■ **TASK MATERIAL**
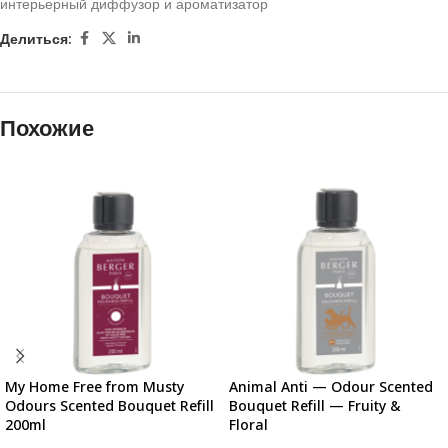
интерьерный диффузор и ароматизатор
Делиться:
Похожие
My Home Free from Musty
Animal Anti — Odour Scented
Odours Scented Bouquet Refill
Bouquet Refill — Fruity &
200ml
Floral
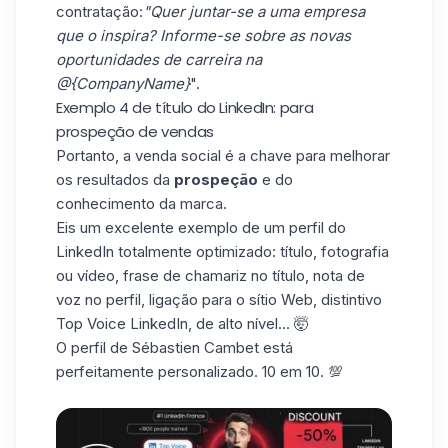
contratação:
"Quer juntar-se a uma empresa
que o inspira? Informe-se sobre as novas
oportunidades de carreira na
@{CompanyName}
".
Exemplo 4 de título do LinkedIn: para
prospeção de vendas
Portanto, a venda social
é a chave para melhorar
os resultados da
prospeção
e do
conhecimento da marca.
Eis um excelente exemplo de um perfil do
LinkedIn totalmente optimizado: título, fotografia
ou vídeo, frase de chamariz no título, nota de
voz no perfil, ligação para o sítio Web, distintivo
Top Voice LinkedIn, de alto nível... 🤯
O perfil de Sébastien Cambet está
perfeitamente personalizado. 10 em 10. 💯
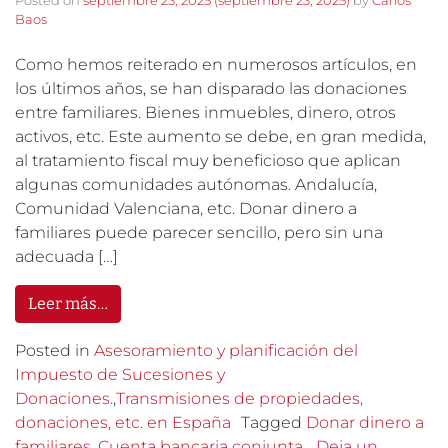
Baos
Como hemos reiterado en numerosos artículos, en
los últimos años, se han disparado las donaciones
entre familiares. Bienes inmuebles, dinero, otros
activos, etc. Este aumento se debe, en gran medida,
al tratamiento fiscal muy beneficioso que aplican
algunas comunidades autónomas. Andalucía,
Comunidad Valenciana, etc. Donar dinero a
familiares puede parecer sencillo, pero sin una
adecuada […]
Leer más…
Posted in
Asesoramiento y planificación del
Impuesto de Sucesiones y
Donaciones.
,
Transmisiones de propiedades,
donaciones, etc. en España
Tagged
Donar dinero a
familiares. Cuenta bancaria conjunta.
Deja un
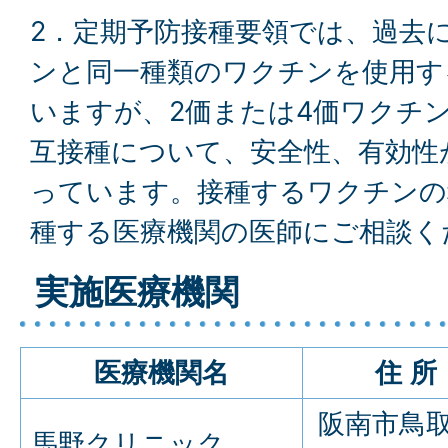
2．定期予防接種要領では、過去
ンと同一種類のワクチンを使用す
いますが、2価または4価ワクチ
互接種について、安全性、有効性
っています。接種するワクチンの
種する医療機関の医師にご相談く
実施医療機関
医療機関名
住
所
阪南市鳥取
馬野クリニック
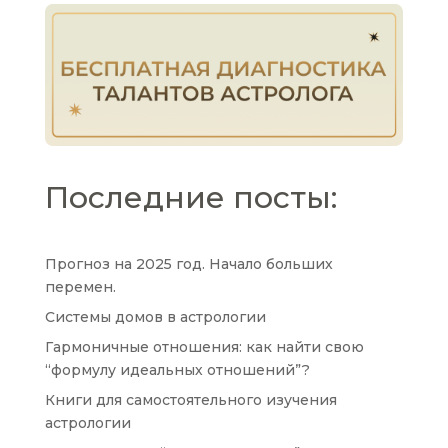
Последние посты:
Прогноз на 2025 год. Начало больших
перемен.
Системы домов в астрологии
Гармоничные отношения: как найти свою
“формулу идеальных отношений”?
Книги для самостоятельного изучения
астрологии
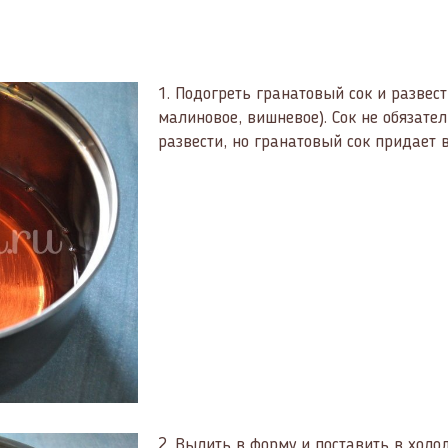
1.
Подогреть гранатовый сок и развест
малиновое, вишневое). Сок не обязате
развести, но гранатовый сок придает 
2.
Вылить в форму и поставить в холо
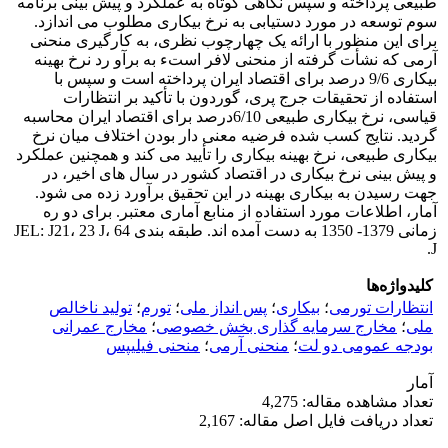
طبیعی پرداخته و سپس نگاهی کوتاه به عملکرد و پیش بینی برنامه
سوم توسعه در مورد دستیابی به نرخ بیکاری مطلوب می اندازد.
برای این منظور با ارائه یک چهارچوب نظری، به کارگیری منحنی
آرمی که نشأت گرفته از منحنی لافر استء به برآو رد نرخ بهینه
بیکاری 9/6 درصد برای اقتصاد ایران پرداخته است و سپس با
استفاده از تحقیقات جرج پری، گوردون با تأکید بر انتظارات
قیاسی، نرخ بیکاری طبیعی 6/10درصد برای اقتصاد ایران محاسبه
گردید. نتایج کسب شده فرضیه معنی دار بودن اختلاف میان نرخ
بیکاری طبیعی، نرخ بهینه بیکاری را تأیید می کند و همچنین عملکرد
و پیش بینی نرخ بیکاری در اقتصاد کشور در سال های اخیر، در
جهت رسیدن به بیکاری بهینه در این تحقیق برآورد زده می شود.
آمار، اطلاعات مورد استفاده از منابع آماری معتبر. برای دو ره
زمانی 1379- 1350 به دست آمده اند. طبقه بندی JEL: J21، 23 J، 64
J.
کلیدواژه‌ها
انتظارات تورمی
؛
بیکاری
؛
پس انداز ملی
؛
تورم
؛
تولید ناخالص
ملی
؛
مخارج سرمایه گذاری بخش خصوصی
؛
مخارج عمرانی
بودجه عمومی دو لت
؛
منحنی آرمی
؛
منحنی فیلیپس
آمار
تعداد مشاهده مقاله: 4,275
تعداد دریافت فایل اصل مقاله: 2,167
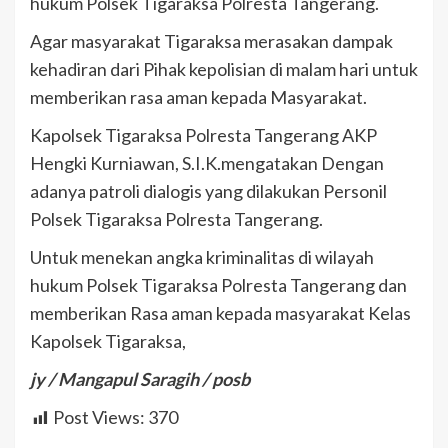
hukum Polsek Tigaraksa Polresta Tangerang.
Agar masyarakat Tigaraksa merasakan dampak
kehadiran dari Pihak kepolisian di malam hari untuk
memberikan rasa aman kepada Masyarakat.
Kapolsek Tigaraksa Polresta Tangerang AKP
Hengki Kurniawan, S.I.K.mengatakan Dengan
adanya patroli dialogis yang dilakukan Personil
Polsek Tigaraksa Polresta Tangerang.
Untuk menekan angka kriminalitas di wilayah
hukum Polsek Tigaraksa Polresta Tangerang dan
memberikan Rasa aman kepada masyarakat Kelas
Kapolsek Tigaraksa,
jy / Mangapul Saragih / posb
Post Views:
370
==
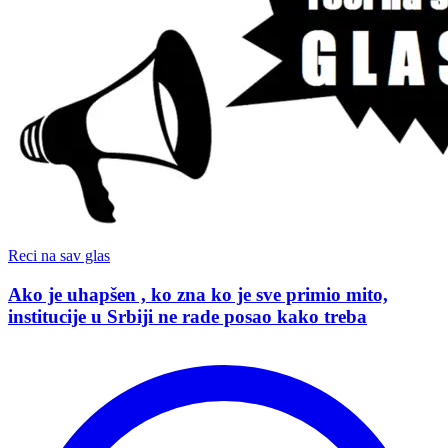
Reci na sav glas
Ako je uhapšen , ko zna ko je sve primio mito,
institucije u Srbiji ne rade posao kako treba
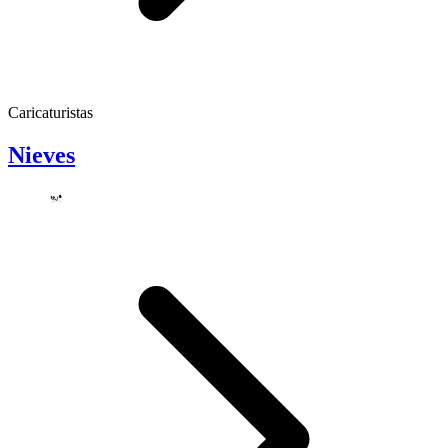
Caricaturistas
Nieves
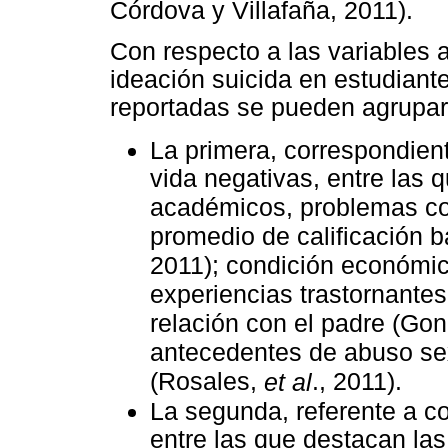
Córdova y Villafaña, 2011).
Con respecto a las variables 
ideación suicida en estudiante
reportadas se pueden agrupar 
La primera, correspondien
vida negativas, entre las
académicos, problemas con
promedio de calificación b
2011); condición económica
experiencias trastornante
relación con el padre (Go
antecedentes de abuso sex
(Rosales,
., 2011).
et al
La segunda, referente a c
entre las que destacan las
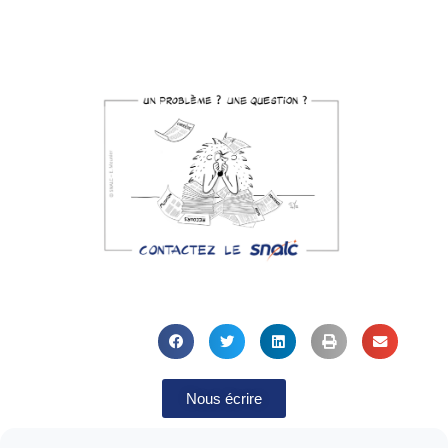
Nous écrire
...
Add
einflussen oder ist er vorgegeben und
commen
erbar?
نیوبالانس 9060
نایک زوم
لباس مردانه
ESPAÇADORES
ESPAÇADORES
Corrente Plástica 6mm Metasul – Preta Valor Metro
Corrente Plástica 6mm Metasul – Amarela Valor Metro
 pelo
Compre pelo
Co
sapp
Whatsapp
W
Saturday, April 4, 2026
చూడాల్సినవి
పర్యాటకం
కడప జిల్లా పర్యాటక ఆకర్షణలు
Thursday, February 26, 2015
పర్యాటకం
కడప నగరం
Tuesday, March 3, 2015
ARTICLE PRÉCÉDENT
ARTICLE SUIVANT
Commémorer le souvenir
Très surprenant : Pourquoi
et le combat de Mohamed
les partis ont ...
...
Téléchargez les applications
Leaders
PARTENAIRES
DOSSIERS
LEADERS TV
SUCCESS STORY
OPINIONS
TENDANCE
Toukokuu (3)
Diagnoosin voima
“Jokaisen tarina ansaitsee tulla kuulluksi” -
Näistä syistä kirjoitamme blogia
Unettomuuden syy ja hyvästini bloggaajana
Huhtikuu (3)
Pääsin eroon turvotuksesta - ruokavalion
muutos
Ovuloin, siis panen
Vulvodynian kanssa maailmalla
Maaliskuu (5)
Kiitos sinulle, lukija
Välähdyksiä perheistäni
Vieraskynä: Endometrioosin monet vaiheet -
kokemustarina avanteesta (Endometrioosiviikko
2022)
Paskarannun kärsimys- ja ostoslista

■ **PROMPT**
Which lines of the data contain the string "LinkedIn"? Copy each of them.

■ **SOLUTION TO THIS PROBLEM**
Exemplo 4 de título do LinkedIn: para
LinkedIn totalmente optimizado: título, fotografia
Top Voice LinkedIn, de alto nível... 🤯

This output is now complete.